*EXERCISE DIRECTIONS*: A single figure is required: the number of lines below that contain "reliability".

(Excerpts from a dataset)
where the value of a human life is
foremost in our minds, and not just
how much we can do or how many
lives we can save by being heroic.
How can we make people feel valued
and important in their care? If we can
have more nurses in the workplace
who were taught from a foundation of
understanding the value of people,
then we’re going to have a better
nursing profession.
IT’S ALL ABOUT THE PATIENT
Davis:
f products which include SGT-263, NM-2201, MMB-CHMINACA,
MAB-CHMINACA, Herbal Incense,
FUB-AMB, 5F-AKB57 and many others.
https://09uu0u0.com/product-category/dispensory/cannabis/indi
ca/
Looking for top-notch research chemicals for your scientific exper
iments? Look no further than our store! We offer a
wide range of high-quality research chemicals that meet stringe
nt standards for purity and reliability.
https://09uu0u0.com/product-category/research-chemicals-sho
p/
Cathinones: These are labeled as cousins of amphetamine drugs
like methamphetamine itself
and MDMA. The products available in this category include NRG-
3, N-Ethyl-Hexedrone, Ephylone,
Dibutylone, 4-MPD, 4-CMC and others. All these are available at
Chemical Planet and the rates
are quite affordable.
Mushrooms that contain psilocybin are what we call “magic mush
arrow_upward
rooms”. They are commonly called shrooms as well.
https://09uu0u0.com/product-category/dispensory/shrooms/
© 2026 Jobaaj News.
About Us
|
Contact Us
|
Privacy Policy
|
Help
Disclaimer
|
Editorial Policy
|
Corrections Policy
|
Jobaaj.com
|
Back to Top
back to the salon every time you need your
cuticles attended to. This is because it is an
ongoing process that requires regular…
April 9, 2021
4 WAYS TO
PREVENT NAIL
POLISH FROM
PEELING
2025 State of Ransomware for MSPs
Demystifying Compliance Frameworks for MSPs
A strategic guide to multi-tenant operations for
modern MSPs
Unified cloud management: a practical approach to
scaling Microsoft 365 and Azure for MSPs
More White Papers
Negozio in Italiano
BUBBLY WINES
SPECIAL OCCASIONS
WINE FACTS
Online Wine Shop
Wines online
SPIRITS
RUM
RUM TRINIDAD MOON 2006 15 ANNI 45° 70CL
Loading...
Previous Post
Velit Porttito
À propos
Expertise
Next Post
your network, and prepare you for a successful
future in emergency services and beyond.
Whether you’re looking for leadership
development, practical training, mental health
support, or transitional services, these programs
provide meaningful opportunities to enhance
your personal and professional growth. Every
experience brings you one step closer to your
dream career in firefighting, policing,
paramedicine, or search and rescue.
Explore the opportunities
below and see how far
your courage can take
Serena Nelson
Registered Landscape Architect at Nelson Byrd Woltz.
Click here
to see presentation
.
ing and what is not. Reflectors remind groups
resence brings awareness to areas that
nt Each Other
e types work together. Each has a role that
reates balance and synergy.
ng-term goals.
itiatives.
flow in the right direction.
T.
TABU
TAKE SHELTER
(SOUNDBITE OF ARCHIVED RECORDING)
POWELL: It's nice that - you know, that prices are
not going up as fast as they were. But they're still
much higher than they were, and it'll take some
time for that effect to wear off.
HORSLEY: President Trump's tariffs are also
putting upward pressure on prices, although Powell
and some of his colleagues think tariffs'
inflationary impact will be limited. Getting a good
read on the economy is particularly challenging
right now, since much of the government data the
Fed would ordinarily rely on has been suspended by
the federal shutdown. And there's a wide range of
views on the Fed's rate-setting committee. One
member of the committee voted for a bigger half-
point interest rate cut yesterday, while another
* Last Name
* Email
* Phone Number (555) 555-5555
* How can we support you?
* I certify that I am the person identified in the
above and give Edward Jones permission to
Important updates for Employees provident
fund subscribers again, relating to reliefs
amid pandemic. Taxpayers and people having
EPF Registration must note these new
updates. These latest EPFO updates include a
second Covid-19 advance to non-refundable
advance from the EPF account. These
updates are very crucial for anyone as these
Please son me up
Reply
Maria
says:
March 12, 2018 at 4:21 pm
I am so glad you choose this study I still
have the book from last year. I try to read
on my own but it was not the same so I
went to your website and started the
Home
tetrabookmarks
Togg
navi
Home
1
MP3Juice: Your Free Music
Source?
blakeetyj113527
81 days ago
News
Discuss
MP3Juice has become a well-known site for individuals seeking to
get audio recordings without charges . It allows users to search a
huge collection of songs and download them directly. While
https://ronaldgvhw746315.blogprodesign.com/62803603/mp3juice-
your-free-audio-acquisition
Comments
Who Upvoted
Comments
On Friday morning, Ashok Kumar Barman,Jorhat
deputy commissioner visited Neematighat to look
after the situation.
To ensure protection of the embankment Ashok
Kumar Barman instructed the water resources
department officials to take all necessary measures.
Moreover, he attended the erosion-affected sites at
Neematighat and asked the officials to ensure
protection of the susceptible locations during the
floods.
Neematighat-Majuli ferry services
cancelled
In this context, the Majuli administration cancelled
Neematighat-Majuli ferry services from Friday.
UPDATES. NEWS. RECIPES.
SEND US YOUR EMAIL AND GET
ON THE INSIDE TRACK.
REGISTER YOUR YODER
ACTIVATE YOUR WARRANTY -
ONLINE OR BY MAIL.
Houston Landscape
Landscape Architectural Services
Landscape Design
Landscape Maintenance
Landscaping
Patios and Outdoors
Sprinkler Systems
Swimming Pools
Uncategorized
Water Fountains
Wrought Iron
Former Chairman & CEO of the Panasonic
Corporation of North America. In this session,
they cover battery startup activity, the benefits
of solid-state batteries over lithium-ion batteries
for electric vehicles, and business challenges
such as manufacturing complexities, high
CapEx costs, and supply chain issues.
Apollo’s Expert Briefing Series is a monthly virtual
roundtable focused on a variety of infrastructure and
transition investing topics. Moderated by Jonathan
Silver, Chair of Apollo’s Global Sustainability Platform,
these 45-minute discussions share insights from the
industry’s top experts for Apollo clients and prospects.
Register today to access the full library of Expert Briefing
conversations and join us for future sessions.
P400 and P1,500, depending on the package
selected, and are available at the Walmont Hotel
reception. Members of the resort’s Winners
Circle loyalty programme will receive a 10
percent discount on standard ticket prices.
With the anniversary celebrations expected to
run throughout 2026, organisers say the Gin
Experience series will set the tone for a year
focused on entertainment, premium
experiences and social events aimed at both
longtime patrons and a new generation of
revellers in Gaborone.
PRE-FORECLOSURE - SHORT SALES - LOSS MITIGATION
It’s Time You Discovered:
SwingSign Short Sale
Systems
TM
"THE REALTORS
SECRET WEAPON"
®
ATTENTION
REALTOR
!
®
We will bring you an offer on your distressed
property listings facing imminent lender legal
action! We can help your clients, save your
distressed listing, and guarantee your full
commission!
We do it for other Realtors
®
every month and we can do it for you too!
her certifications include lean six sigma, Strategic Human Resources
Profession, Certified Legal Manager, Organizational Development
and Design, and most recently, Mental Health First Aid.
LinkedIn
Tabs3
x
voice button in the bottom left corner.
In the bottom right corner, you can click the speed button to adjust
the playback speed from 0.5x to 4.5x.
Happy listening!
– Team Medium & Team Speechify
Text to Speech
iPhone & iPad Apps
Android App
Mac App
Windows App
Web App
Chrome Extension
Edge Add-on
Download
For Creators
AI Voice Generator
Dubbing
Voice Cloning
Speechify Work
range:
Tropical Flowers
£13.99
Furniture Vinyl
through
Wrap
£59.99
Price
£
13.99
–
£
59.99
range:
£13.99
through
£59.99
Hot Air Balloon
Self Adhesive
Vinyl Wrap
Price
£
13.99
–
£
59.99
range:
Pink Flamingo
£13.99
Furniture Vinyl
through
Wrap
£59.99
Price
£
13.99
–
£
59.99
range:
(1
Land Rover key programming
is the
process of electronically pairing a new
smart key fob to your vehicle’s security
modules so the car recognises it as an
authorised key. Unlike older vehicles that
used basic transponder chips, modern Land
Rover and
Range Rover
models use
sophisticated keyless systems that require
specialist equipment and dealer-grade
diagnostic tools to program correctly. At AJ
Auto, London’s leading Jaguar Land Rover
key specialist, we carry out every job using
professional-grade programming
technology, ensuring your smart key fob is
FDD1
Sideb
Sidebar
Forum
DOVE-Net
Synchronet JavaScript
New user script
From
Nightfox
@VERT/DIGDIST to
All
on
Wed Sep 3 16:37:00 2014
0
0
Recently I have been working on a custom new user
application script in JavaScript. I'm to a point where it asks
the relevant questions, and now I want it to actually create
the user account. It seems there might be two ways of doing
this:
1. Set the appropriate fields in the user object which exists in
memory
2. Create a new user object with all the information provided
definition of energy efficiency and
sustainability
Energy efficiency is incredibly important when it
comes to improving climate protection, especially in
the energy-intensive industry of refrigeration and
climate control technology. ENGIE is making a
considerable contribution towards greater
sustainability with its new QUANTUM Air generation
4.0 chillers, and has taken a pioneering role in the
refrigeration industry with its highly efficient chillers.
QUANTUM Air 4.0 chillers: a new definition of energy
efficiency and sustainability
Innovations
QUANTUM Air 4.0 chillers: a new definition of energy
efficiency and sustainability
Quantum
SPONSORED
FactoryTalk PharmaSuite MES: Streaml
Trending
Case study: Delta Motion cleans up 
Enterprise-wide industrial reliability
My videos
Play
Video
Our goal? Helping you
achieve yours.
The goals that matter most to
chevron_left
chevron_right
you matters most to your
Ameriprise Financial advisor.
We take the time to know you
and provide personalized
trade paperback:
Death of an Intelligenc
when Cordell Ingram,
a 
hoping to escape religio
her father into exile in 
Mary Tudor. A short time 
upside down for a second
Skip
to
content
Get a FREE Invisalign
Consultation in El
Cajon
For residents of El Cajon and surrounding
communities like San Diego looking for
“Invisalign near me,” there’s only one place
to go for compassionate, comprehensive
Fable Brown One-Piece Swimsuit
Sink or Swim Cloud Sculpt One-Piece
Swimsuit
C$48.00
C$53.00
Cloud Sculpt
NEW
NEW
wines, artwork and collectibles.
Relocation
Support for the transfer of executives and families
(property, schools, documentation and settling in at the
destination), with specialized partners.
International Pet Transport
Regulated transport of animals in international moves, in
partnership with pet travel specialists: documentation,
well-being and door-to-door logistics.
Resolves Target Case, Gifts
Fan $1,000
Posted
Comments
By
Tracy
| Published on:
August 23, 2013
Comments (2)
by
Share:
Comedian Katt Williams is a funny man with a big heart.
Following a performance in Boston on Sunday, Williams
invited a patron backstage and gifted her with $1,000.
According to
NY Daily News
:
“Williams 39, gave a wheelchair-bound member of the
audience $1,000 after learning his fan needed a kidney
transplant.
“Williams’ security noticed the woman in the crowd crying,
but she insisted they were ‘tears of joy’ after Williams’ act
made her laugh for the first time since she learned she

*RESULT OF THE TASK*: 2